You don't have to name them after numbers.  What I sent was just an
example of a character vector with file names.  If you have all the
files in a directory, then you can set the loop to read in all the
files (or selected one based on a pattern match).  If you are
copy/pasting the 'scan' command, then you must somehow be changing the
file name that is being read and the R object that you are storing the
values in.

You can use list.files(pattern="..") to select a list of file names.
This is much easier than copy/paste.

On 8/8/07, Tiandao Li <Tiandao.Li at usm.edu> wrote:
> I thought of loop at first. My data were generated from 32 microarray
> experiments, each had 3 replicates, 96 files in total. I named the files
> based on different conditions or time series, and I really won't want to
> name them after numbers.
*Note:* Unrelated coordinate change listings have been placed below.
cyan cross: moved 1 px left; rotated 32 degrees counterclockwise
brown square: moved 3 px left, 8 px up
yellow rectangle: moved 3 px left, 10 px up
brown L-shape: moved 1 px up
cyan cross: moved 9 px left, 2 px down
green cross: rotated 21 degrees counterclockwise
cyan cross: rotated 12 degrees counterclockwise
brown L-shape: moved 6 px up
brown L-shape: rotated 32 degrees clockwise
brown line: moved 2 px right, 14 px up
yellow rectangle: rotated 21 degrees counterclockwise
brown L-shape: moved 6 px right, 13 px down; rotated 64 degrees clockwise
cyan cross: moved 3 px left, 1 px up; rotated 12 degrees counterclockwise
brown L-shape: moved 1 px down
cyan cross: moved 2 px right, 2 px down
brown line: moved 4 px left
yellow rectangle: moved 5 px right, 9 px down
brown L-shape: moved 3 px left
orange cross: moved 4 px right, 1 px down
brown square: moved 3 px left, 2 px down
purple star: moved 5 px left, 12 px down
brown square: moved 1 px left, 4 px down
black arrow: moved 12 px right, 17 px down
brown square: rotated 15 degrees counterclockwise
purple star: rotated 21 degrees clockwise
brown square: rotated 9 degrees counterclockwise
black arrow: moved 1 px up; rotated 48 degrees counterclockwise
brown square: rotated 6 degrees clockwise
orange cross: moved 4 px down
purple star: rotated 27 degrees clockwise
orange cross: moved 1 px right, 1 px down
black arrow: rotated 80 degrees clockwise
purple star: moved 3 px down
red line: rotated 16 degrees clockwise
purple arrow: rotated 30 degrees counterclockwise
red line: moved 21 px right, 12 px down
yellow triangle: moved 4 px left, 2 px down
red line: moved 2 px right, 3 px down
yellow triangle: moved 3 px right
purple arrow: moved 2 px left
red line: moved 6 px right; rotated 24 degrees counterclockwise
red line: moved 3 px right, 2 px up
It will make me confused later when I need to
> refer/compare them.
>
>
> On Tue, 7 Aug 2007, jim holtman wrote:
>
> I would hope that you don't have 100 'scan' statements; you should
> just have a loop that is using a set of file names in a vector to read
> the data.  Are you reading the data into separate objects?  If so,
> have you considered reading the 100 files into a 'list' so that you
> have a single object with all of your data?  This is then easy to save
> with the 'save' function and then you can quickly retrieve it with the
> 'load' statement.
>
> file.names <- c('file1', ..., 'file100')
> input.list <- list()
> for (i in file.names){
>    input.list[[i]] <- scan(i, what=....)
> }
>
> You can then 'save(input.list, file='save.Rdata')'.  You can access
> the data from the individual files with:
>
> input.list[['file33']]
>
>
>
>
>
> On 8/7/07, Tiandao Li <Tiandao.Li at usm.edu> wrote:
> > In the first part of myfile.R, I used scan() 100 times to read data from
> > 100 different tab-delimited files. I want to save this part to another
> > data file, so I won't accidently make mistakes, and I want to re-use/input
> > it like infile statement in SAS or \input(file.tex} in latex. Don't want
> > to copy/paste 100 scan() every time I need to read the same data.
> >
> > Thanks!
> >
> > On Tue, 7 Aug 2007, jim holtman wrote:
> >
> > If you are going to read it back into R, then use 'save'; if it is
> > input to another applicaiton, consider 'write.csv'.  I assume that
> > when you say "save all my data files" you really mean "save all my R
> > objects".
> >
> > On 8/7/07, Tiandao Li <Tiandao.Li at usm.edu> wrote:
> > > Hello,
> > >
> > > I am new to R. I used scan() to read data from tab-delimited files. I want
> > > to save all my data files (multiple scan()) in another file, and use it
> > > like infile statement in SAS or \input{tex.file} in latex.
> > >
> > > Thanks!
> > >
> > > ______________________________________________
> > > R-help at stat.math.ethz.ch mailing list
> > > https://stat.ethz.ch/mailman/listinfo/r-help
> > > PLEASE do read the posting guide http://www.R-project.org/posting-guide.html
> > > and provide commented, minimal, self-contained, reproducible code.
> > >
> >
> >
> > --
> > Jim Holtman
> > Cincinnati, OH
> > +1 513 646 9390
> >
> > What is the problem you are trying to solve?
> >
>
>
> --
> Jim Holtman
> Cincinnati, OH
> +1 513 646 9390
>
> What is the problem you are trying to solve?
>


-- 
Jim Holtman
Cincinnati, OH
+1 513 646 9390

What is the problem you are trying to solve?